- GOAL OF THE EXERCISE:
For each entry below, write an exact copy and leave out the images.

- DATA FOR THIS EXERCISE:
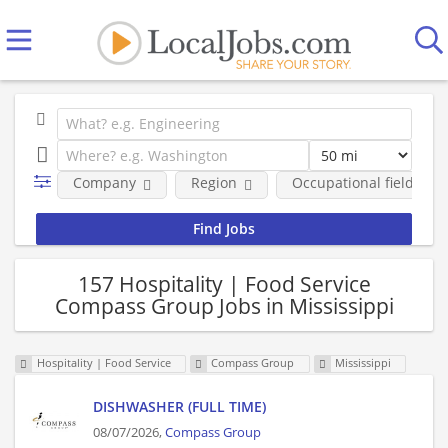
Company
Region
Occupational fields
157 Hospitality | Food Service
Compass Group Jobs in Mississippi
Hospitality | Food Service
Compass Group
Mississippi
DISHWASHER (FULL TIME)
08/07/2026,
Compass Group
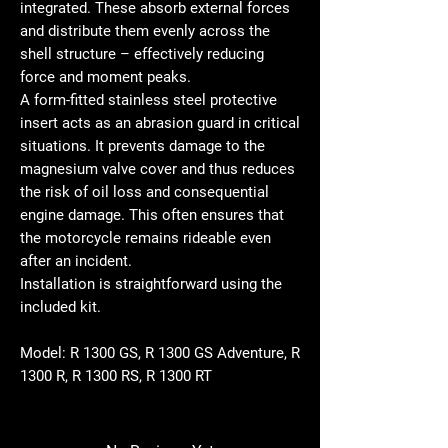
integrated. These absorb external forces
and distribute them evenly across the
shell structure – effectively reducing
force and moment peaks.
A form-fitted stainless steel protective
insert acts as an abrasion guard in critical
situations. It prevents damage to the
magnesium valve cover and thus reduces
the risk of oil loss and consequential
engine damage. This often ensures that
the motorcycle remains rideable even
after an incident.
Installation is straightforward using the
included kit.
Model:
R 1300 GS, R 1300 GS Adventure, R
1300 R, R 1300 RS, R 1300 RT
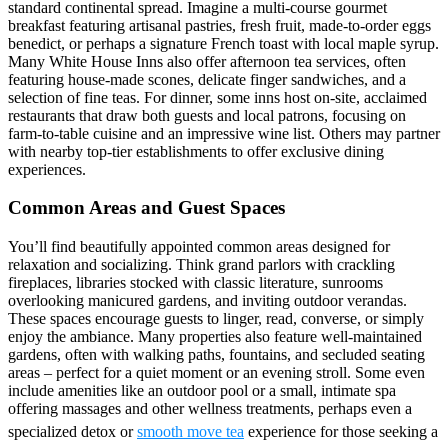
standard continental spread. Imagine a multi-course gourmet
breakfast featuring artisanal pastries, fresh fruit, made-to-order eggs
benedict, or perhaps a signature French toast with local maple syrup.
Many White House Inns also offer afternoon tea services, often
featuring house-made scones, delicate finger sandwiches, and a
selection of fine teas. For dinner, some inns host on-site, acclaimed
restaurants that draw both guests and local patrons, focusing on
farm-to-table cuisine and an impressive wine list. Others may partner
with nearby top-tier establishments to offer exclusive dining
experiences.
Common Areas and Guest Spaces
You’ll find beautifully appointed common areas designed for
relaxation and socializing. Think grand parlors with crackling
fireplaces, libraries stocked with classic literature, sunrooms
overlooking manicured gardens, and inviting outdoor verandas.
These spaces encourage guests to linger, read, converse, or simply
enjoy the ambiance. Many properties also feature well-maintained
gardens, often with walking paths, fountains, and secluded seating
areas – perfect for a quiet moment or an evening stroll. Some even
include amenities like an outdoor pool or a small, intimate spa
offering massages and other wellness treatments, perhaps even a
specialized detox or
smooth move tea
experience for those seeking a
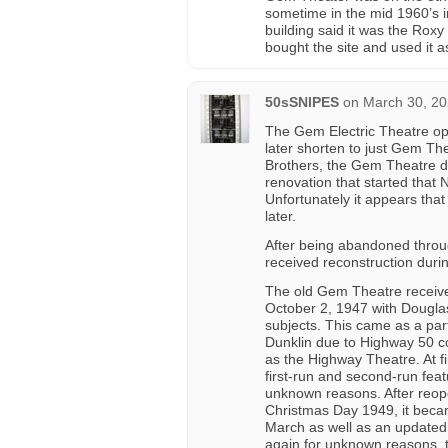
sometime in the mid 1960’s i
building said it was the Roxy
bought the site and used it a
50sSNIPES
on
March 30, 20
The Gem Electric Theatre op
later shorten to just Gem The
Brothers, the Gem Theatre di
renovation that started tha
Unfortunately it appears tha
later.
After being abandoned throu
received reconstruction durin
The old Gem Theatre receiv
October 2, 1947 with Douglas
subjects. This came as a par
Dunklin due to Highway 50 con
as the Highway Theatre. At fir
first-run and second-run feat
unknown reasons. After reop
Christmas Day 1949, it bec
March as well as an updated 
again for unknown reasons,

- SOLUTION TO THIS PROBLEM:
Company
Region
Occupational fields
157 Hospitality | Food Service
Compass Group Jobs in Mississippi
Hospitality | Food Service
Compass Group
Mississippi
DISHWASHER (FULL TIME)
08/07/2026,
Compass Group
integrated. These absorb external forces
and distribute them evenly across the
shell structure – effectively reducing
force and moment peaks.
A form-fitted stainless steel protective
insert acts as an abrasion guard in critical
situations. It prevents damage to the
magnesium valve cover and thus reduces
the risk of oil loss and consequential
engine damage. This often ensures that
the motorcycle remains rideable even
after an incident.
Installation is straightforward using the
included kit.
Model:
R 1300 GS, R 1300 GS Adventure, R
1300 R, R 1300 RS, R 1300 RT
standard continental spread. Imagine a multi-course gourmet
breakfast featuring artisanal pastries, fresh fruit, made-to-order eggs
benedict, or perhaps a signature French toast with local maple syrup.
Many White House Inns also offer afternoon tea services, often
featuring house-made scones, delicate finger sandwiches, and a
selection of fine teas. For dinner, some inns host on-site, acclaimed
restaurants that draw both guests and local patrons, focusing on
farm-to-table cuisine and an impressive wine list. Others may partner
with nearby top-tier establishments to offer exclusive dining
experiences.
Common Areas and Guest Spaces
You’ll find beautifully appointed common areas designed for
relaxation and socializing. Think grand parlors with crackling
fireplaces, libraries stocked with classic literature, sunrooms
overlooking manicured gardens, and inviting outdoor verandas.
These spaces encourage guests to linger, read, converse, or simply
enjoy the ambiance. Many properties also feature well-maintained
gardens, often with walking paths, fountains, and secluded seating
areas – perfect for a quiet moment or an evening stroll. Some even
include amenities like an outdoor pool or a small, intimate spa
offering massages and other wellness treatments, perhaps even a
specialized detox or
smooth move tea
experience for those seeking a
sometime in the mid 1960’s i
building said it was the Roxy
bought the site and used it a
50sSNIPES
on
March 30, 20
The Gem Electric Theatre op
later shorten to just Gem The
Brothers, the Gem Theatre di
renovation that started tha
Unfortunately it appears tha
later.
After being abandoned throu
received reconstruction durin
The old Gem Theatre receiv
October 2, 1947 with Douglas
subjects. This came as a par
Dunklin due to Highway 50 con
as the Highway Theatre. At fir
first-run and second-run feat
unknown reasons. After reop
Christmas Day 1949, it bec
March as well as an updated 
again for unknown reasons,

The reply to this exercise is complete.